Senate Bill 138, presented as a package of administrative and consumer-facing updates for hospitals and health facilities, won committee approval and was routed to the Committee on Appropriations after a series of sponsor-drafted amendments.
Sponsors described SB 138 as a modernization effort to reduce redundant paperwork, align reporting timelines and improve the hospital discounted care (HDC) program so eligible patients can obtain financial assistance more quickly. Supporters included the Colorado Hospital Association, rural health centers, Children’s Hospital Colorado and hospitals' government-affairs representatives. They said changes such as extending financial-reporting deadlines, moving certain facility licensure reviews to a biennial cycle and enabling hospitals to rely on streamlined verification tools would reduce administrative strain and help patients access discounts at the point of care.
However, the bill drew sustained criticism about section 4, which would repeal an existing state requirement for prescribers to complete modest opioid and substance‑use‑disorder continuing education as a condition of license renewal. Medical-society and public-health witnesses urged preserving ongoing training and called for stakeholder engagement; proponents argued federal MATE Act requirements and other training options reduce duplication.
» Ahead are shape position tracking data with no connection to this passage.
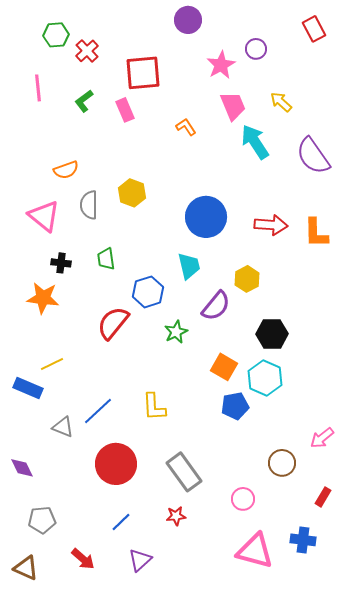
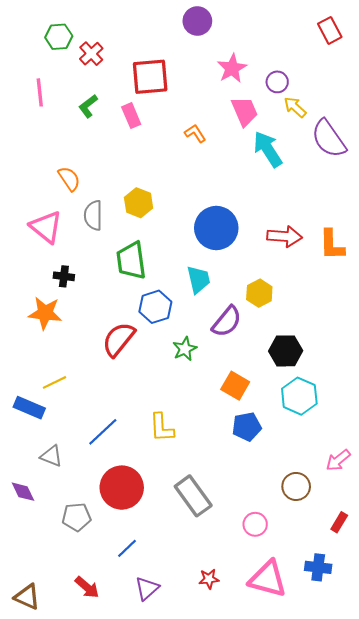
purple circle: (256, 49) -> (277, 82), moved
purple semicircle: (313, 156) -> (329, 139), moved
orange semicircle: (66, 170) -> (69, 179), turned -105
green trapezoid: (106, 259) -> (131, 261), moved, size x1.6
cyan hexagon: (265, 378) -> (299, 396), moved
gray triangle: (63, 427) -> (51, 456), moved
red star: (176, 516) -> (209, 579), moved
gray pentagon: (42, 520) -> (77, 517), moved

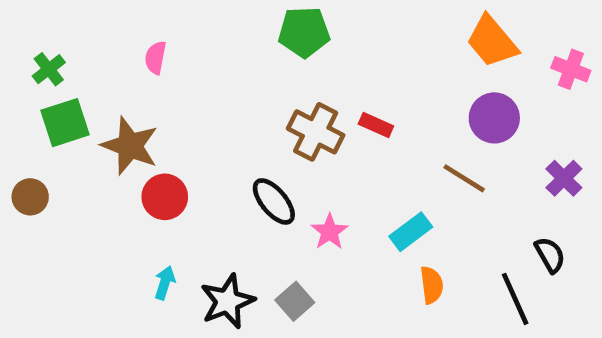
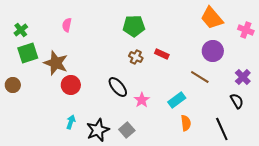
green pentagon: (304, 32) -> (134, 26), moved
brown cross: (316, 132) -> (136, 57), size x0.6
black semicircle: (550, 255) -> (237, 101), moved

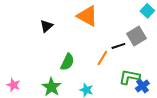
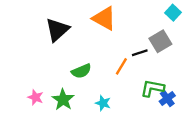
black triangle: (46, 26) -> (57, 30), size x1.6
green semicircle: (67, 62) -> (81, 71), turned 42
pink star: (13, 85) -> (36, 97), moved

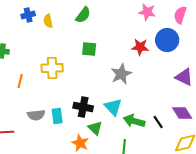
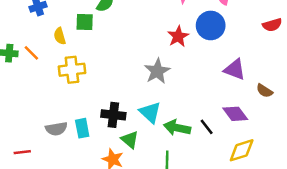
yellow semicircle: (48, 21) -> (60, 36), moved
red star: (140, 47) -> (178, 36), turned -30
green square: (89, 49) -> (85, 22), moved
orange line: (20, 81) -> (31, 53), moved, turned -56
Several witnesses recommended narrower, collaborative fixes—such as allowing credit for recent federal training—rather than full repeal.
Sponsor amendments (the strike‑below amendment and technical fixes) were adopted. The committee adopted a set of amendments (L1, L5, L6, L8 and others) intended to address hospital concerns, set timing for Medicaid and HDC coordination, and provide rulemaking flexibility. After amendment adoption the committee voted unanimously to move the measure to appropriations.
Next steps: SB 138 will be considered by the appropriations committee; sponsors said they will continue stakeholder work on the opioid-education provision and veterinarians’ and dentists’ implementation concerns.